После автора ареопагитских творений и св. Максима, на третьем месте по своему значению для Эригены из восточных писателей должен быть поставлен св. Григорий Нисский с его произведением «О создании человека» (???? ?????????? ?????????), у Эригены обыкновенно называемым Sermo de imagine, слово об образе Божием в человеке, или просто De imagine[281]. Познакомился философ с этим произведением во всяком случае сравнительно в позднее время[282]. В трактате Григория он мог найти цельное, если и не в собственном смысле систематическое изложение богословской антропологии востока, принимаемой и Максимом, которому хорошо были известны воззрения Григория Нисского. По своему языку это произведение являлось гораздо более доступным, нежели творения Дионисия и Максима. Какое значение имел для Эригены труд «великого» Григория, «святейшего и мудрейшего учителя»[283], об этом можно судить уже по тому, что он находит нужным и полезным, вполне согласным со своими целями, ввести в сочинение «О разделении природы» в буквальном переводе все существенное из названного трактата, заимствуя из него многие главы в целом или почти целом виде (XI, XIV, XV, XVI, XVII, XIX, XX, XXI, XXIV), несмотря даже на свой общий принцип приводить цитаты из отцов только {Лди тех, которые не могут постигнуть силы доводов, представляемых разумом, и нуждаются для успокоения в ссылке на какой?либо авторитет. Усвояя себе учение Григория о человеке, к тексту его сочинения он хочет привязать свои собственные рассуждения[284]. Лишь однажды Эригена высказывает свое несогласие с мнением Григория (и вместе Василия Великого), предполагая, впрочем, в то же время, что это мнение относится лишь к экзотерическому учению и высказано с особой целью[285].

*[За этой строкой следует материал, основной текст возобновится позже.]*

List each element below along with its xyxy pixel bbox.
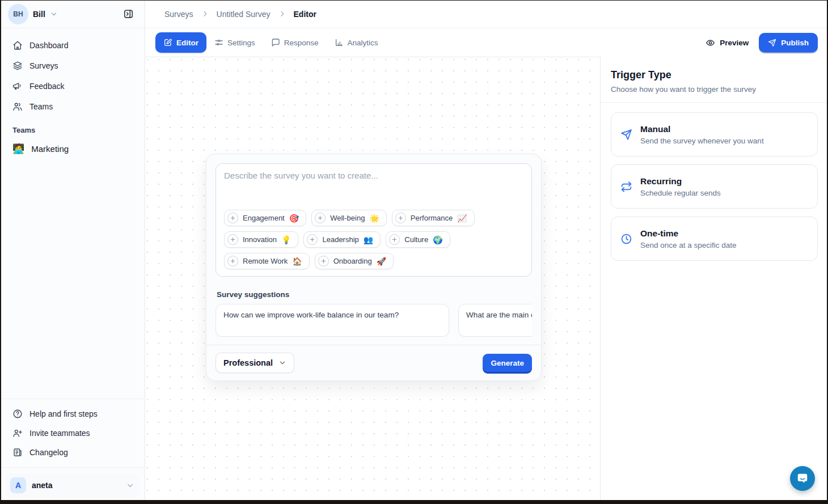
trigger-option-title: One-time: [640, 228, 737, 239]
megaphone-icon: [12, 81, 23, 91]
plus-icon: [227, 213, 238, 223]
sidebar-item-surveys[interactable]: Surveys: [7, 57, 138, 75]
survey-prompt-input[interactable]: [224, 171, 523, 210]
sidebar-footer: Help and first steps Invite teammates Ch…: [0, 399, 145, 504]
chat-launcher-button[interactable]: [790, 466, 815, 491]
chip-label: Innovation: [243, 235, 277, 244]
suggestions-label: Survey suggestions: [217, 290, 531, 299]
breadcrumb-surveys[interactable]: Surveys: [164, 10, 193, 19]
sidebar-item-invite[interactable]: Invite teammates: [7, 424, 138, 442]
suggestion-card[interactable]: What are the main ob: [458, 304, 532, 337]
sidebar-item-label: Feedback: [29, 82, 64, 91]
topic-chip-innovation[interactable]: Innovation 💡: [224, 231, 298, 248]
breadcrumb-survey-name[interactable]: Untitled Survey: [217, 10, 271, 19]
preview-label: Preview: [720, 39, 749, 47]
panel-collapse-icon: [123, 9, 134, 19]
tab-settings[interactable]: Settings: [206, 32, 263, 53]
topic-chips: Engagement 🎯 Well-being 🌟: [224, 210, 523, 269]
publish-button[interactable]: Publish: [759, 33, 818, 52]
content-area: Engagement 🎯 Well-being 🌟: [145, 57, 828, 504]
trigger-option-description: Send the survey whenever you want: [640, 137, 764, 145]
trigger-option-recurring[interactable]: Recurring Schedule regular sends: [611, 164, 818, 209]
chip-label: Onboarding: [333, 257, 372, 265]
panel-subtitle: Choose how you want to trigger the surve…: [611, 85, 818, 94]
suggestion-card[interactable]: How can we improve work-life balance in …: [216, 304, 449, 337]
plus-icon: [307, 234, 318, 245]
sidebar-item-label: Surveys: [29, 61, 58, 70]
topic-chip-well-being[interactable]: Well-being 🌟: [311, 210, 387, 226]
trigger-option-title: Manual: [640, 124, 764, 134]
tab-label: Settings: [227, 39, 255, 47]
trigger-option-description: Send once at a specific date: [640, 241, 737, 249]
settings-sliders-icon: [214, 38, 223, 47]
tab-editor[interactable]: Editor: [155, 32, 206, 53]
user-plus-icon: [12, 428, 23, 438]
chevron-down-icon: [50, 10, 58, 18]
message-icon: [271, 38, 280, 47]
workspace-avatar: BH: [8, 4, 28, 24]
generate-button[interactable]: Generate: [483, 354, 532, 372]
workspace-switcher[interactable]: BH Bill: [0, 0, 145, 28]
topic-chip-leadership[interactable]: Leadership 👥: [303, 231, 381, 248]
plus-icon: [318, 256, 329, 266]
sidebar-item-teams[interactable]: Teams: [7, 98, 138, 116]
chip-label: Engagement: [243, 214, 285, 222]
plus-icon: [227, 256, 238, 266]
edit-icon: [163, 38, 172, 47]
send-icon: [768, 39, 776, 47]
sidebar-item-label: Invite teammates: [29, 429, 90, 438]
suggestions-row: How can we improve work-life balance in …: [216, 304, 532, 337]
publish-label: Publish: [781, 39, 809, 47]
plus-icon: [395, 213, 406, 223]
chevron-right-icon: [278, 10, 286, 18]
sidebar-item-help[interactable]: Help and first steps: [7, 405, 138, 423]
preview-button[interactable]: Preview: [706, 38, 749, 48]
globe-emoji-icon: 🌍: [433, 236, 442, 244]
breadcrumb-current-page: Editor: [294, 10, 316, 19]
tab-analytics[interactable]: Analytics: [327, 32, 386, 53]
tone-value: Professional: [223, 358, 273, 367]
tab-label: Editor: [176, 39, 198, 47]
topic-chip-performance[interactable]: Performance 📈: [392, 210, 475, 226]
topic-chip-culture[interactable]: Culture 🌍: [386, 231, 450, 248]
main-area: Surveys Untitled Survey Editor Editor: [145, 0, 828, 504]
topic-chip-remote-work[interactable]: Remote Work 🏠: [224, 253, 310, 269]
topic-chip-onboarding[interactable]: Onboarding 🚀: [315, 253, 394, 269]
trigger-option-one-time[interactable]: One-time Send once at a specific date: [611, 217, 818, 261]
busts-emoji-icon: 👥: [364, 236, 373, 244]
home-icon: [12, 40, 23, 50]
panel-title: Trigger Type: [611, 69, 818, 81]
sidebar: BH Bill Dashboard Surv: [0, 0, 145, 504]
sidebar-item-label: Teams: [29, 102, 53, 111]
plus-icon: [315, 213, 326, 223]
chevron-down-icon: [278, 359, 286, 367]
sidebar-nav: Dashboard Surveys Feedback Teams: [0, 28, 145, 116]
composer-footer: Professional Generate: [206, 345, 541, 380]
tab-response[interactable]: Response: [263, 32, 327, 53]
trigger-option-description: Schedule regular sends: [640, 189, 721, 197]
trigger-option-manual[interactable]: Manual Send the survey whenever you want: [611, 112, 818, 156]
teams-section-label: Teams: [0, 116, 145, 138]
chip-label: Remote Work: [243, 257, 288, 265]
help-circle-icon: [12, 409, 23, 419]
sidebar-item-changelog[interactable]: Changelog: [7, 443, 138, 461]
account-menu[interactable]: A aneta: [6, 473, 139, 497]
chip-label: Well-being: [330, 214, 365, 222]
plus-icon: [227, 234, 238, 245]
workspace-name: Bill: [33, 10, 45, 19]
breadcrumb: Surveys Untitled Survey Editor: [145, 0, 828, 28]
survey-canvas[interactable]: Engagement 🎯 Well-being 🌟: [145, 57, 600, 504]
chip-label: Performance: [411, 214, 453, 222]
sidebar-item-dashboard[interactable]: Dashboard: [7, 36, 138, 54]
sidebar-item-feedback[interactable]: Feedback: [7, 77, 138, 95]
sidebar-collapse-button[interactable]: [120, 6, 137, 23]
tab-label: Analytics: [348, 39, 378, 47]
tab-label: Response: [284, 39, 319, 47]
sidebar-item-label: Help and first steps: [29, 409, 98, 418]
sidebar-item-team-marketing[interactable]: 🧑‍💻 Marketing: [7, 139, 138, 158]
tone-select[interactable]: Professional: [216, 353, 294, 373]
sidebar-item-label: Changelog: [29, 448, 68, 457]
chip-label: Culture: [404, 235, 428, 244]
topic-chip-engagement[interactable]: Engagement 🎯: [224, 210, 306, 226]
bar-chart-icon: [335, 38, 344, 47]
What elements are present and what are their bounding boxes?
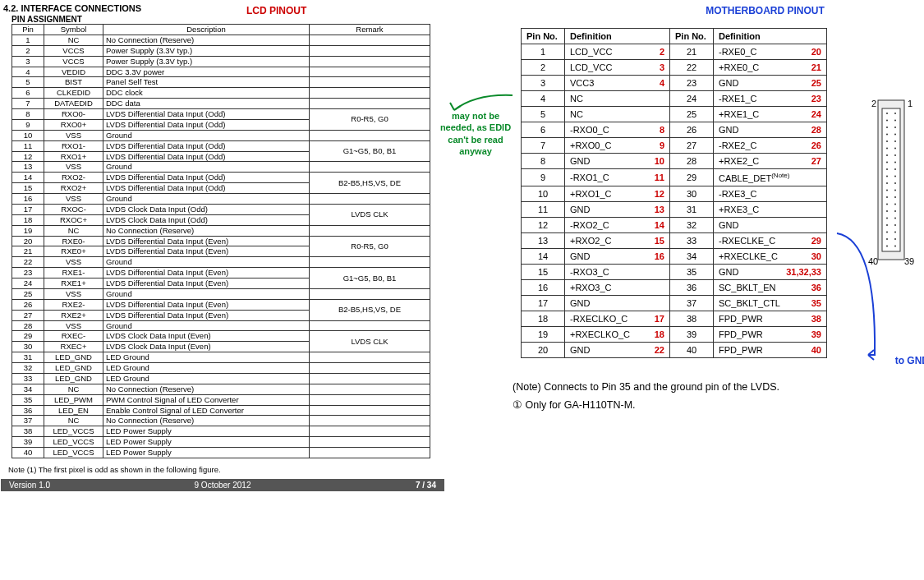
- svg-point-21: [894, 176, 896, 177]
- table-row: 39LED_VCCSLED Power Supply: [12, 437, 430, 448]
- table-row: 5NC25+RXE1_C24: [522, 107, 827, 122]
- svg-point-35: [894, 224, 896, 226]
- table-row: 2LCD_VCC322+RXE0_C21: [522, 60, 827, 76]
- connector-diagram: 2 1 40 39: [867, 94, 916, 268]
- table-row: 34NCNo Connection (Reserve): [12, 384, 430, 394]
- svg-point-3: [894, 113, 896, 114]
- svg-point-23: [894, 182, 896, 184]
- mb-th-pin2: Pin No.: [670, 29, 714, 44]
- table-row: 19NCNo Connection (Reserve): [12, 225, 430, 236]
- svg-point-10: [886, 140, 888, 142]
- svg-point-16: [886, 162, 888, 163]
- svg-point-40: [886, 246, 888, 247]
- svg-point-28: [886, 204, 888, 205]
- table-row: 13+RXO2_C1533-RXECLKE_C29: [522, 232, 827, 248]
- svg-point-24: [886, 190, 888, 191]
- footer: Version 1.0 9 October 2012 7 / 34: [1, 479, 444, 491]
- svg-point-41: [894, 246, 896, 247]
- svg-point-29: [894, 204, 896, 205]
- svg-point-12: [886, 148, 888, 150]
- table-row: 18-RXECLKO_C1738FPD_PWR38: [522, 311, 827, 326]
- lcd-th-desc: Description: [103, 25, 310, 35]
- svg-point-30: [886, 210, 888, 212]
- svg-point-14: [886, 154, 888, 156]
- svg-point-26: [886, 196, 888, 198]
- lcd-table: Pin Symbol Description Remark 1NCNo Conn…: [11, 24, 430, 458]
- svg-point-39: [894, 238, 896, 240]
- lcd-th-symbol: Symbol: [44, 25, 103, 35]
- note1: Note (1) The first pixel is odd as shown…: [8, 465, 447, 474]
- table-row: 6-RXO0_C826GND28: [522, 122, 827, 138]
- table-row: 40LED_VCCSLED Power Supply: [12, 448, 430, 458]
- table-row: 10VSSGround: [12, 130, 430, 140]
- green-note: may not be needed, as EDID can't be read…: [439, 110, 513, 157]
- table-row: 14RXO2-LVDS Differential Data Input (Odd…: [12, 173, 430, 183]
- table-row: 36LED_ENEnable Control Signal of LED Con…: [12, 405, 430, 416]
- svg-point-15: [894, 154, 896, 156]
- to-gnd-label: to GND: [895, 355, 924, 366]
- svg-point-38: [886, 238, 888, 240]
- table-row: 23RXE1-LVDS Differential Data Input (Eve…: [12, 268, 430, 278]
- svg-point-20: [886, 176, 888, 177]
- lcd-pinout-title: LCD PINOUT: [246, 5, 306, 16]
- table-row: 8GND1028+RXE2_C27: [522, 154, 827, 169]
- mb-note-line2: ① Only for GA-H110TN-M.: [513, 396, 924, 415]
- table-row: 6CLKEDIDDDC clock: [12, 88, 430, 99]
- table-row: 35LED_PWMPWM Control Signal of LED Conve…: [12, 394, 430, 405]
- table-row: 16+RXO3_C36SC_BKLT_EN36: [522, 279, 827, 295]
- conn-pin1: 1: [908, 99, 913, 108]
- svg-point-36: [886, 232, 888, 233]
- table-row: 8RXO0-LVDS Differential Data Input (Odd)…: [12, 109, 430, 120]
- table-row: 37NCNo Connection (Reserve): [12, 416, 430, 426]
- svg-point-19: [894, 168, 896, 170]
- svg-point-7: [894, 127, 896, 128]
- table-row: 22VSSGround: [12, 257, 430, 268]
- svg-point-11: [894, 140, 896, 142]
- lcd-th-remark: Remark: [310, 25, 430, 35]
- table-row: 9-RXO1_C1129CABLE_DET(Note): [522, 169, 827, 186]
- svg-point-32: [886, 218, 888, 219]
- table-row: 3VCCSPower Supply (3.3V typ.): [12, 56, 430, 67]
- table-row: 5BISTPanel Self Test: [12, 77, 430, 88]
- svg-point-22: [886, 182, 888, 184]
- lcd-th-pin: Pin: [12, 25, 44, 35]
- svg-point-2: [886, 113, 888, 114]
- table-row: 4NC24-RXE1_C23: [522, 91, 827, 107]
- table-row: 4VEDIDDDC 3.3V power: [12, 67, 430, 77]
- mb-th-def1: Definition: [565, 29, 670, 44]
- mb-th-pin1: Pin No.: [522, 29, 565, 44]
- svg-point-27: [894, 196, 896, 198]
- footer-page: 7 / 34: [294, 481, 436, 490]
- conn-pin2: 2: [871, 99, 876, 108]
- conn-pin39: 39: [904, 256, 914, 266]
- table-row: 7DATAEDIDDDC data: [12, 99, 430, 109]
- table-row: 16VSSGround: [12, 194, 430, 205]
- conn-pin40: 40: [868, 256, 878, 266]
- svg-point-18: [886, 168, 888, 170]
- table-row: 3VCC3423GND25: [522, 76, 827, 91]
- svg-point-37: [894, 232, 896, 233]
- table-row: 38LED_VCCSLED Power Supply: [12, 426, 430, 437]
- table-row: 1LCD_VCC221-RXE0_C20: [522, 44, 827, 60]
- mb-note-line1: (Note) Connects to Pin 35 and the ground…: [513, 378, 924, 397]
- table-row: 26RXE2-LVDS Differential Data Input (Eve…: [12, 299, 430, 310]
- table-row: 1NCNo Connection (Reserve): [12, 35, 430, 45]
- svg-point-9: [894, 134, 896, 136]
- svg-point-33: [894, 218, 896, 219]
- svg-point-6: [886, 127, 888, 128]
- section-title: 4.2. INTERFACE CONNECTIONS: [3, 3, 447, 13]
- table-row: 19+RXECLKO_C1839FPD_PWR39: [522, 326, 827, 342]
- svg-point-25: [894, 190, 896, 191]
- motherboard-table: Pin No. Definition Pin No. Definition 1L…: [521, 28, 827, 358]
- table-row: 28VSSGround: [12, 320, 430, 331]
- table-row: 17RXOC-LVDS Clock Data Input (Odd)LVDS C…: [12, 204, 430, 214]
- table-row: 25VSSGround: [12, 288, 430, 299]
- table-row: 11GND1331+RXE3_C: [522, 201, 827, 217]
- table-row: 33LED_GNDLED Ground: [12, 373, 430, 384]
- table-row: 15-RXO3_C35GND31,32,33: [522, 264, 827, 279]
- table-row: 13VSSGround: [12, 162, 430, 173]
- svg-point-13: [894, 148, 896, 150]
- table-row: 20RXE0-LVDS Differential Data Input (Eve…: [12, 236, 430, 246]
- motherboard-pinout-title: MOTHERBOARD PINOUT: [603, 5, 924, 16]
- table-row: 11RXO1-LVDS Differential Data Input (Odd…: [12, 140, 430, 151]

Таким образом, из поименованных представителей восточного спекулятивного богословия, одного, автора ареопагитских творений, Эригена не только знал и изучал в подлиннике, но и перевел в целом виде на латинский язык и частью комментировал в особом труде; с другим, св. Максимом Исповедником, имел возможность познакомиться по двум наиболее обширным и содержательным его произведениям и через перевод одного из них желал познакомить и других на западе; с третьим, св. Григорием Нисским, был знаком хоть по единственному и необширному, но весьма важному и характерному сочинению в подлиннике.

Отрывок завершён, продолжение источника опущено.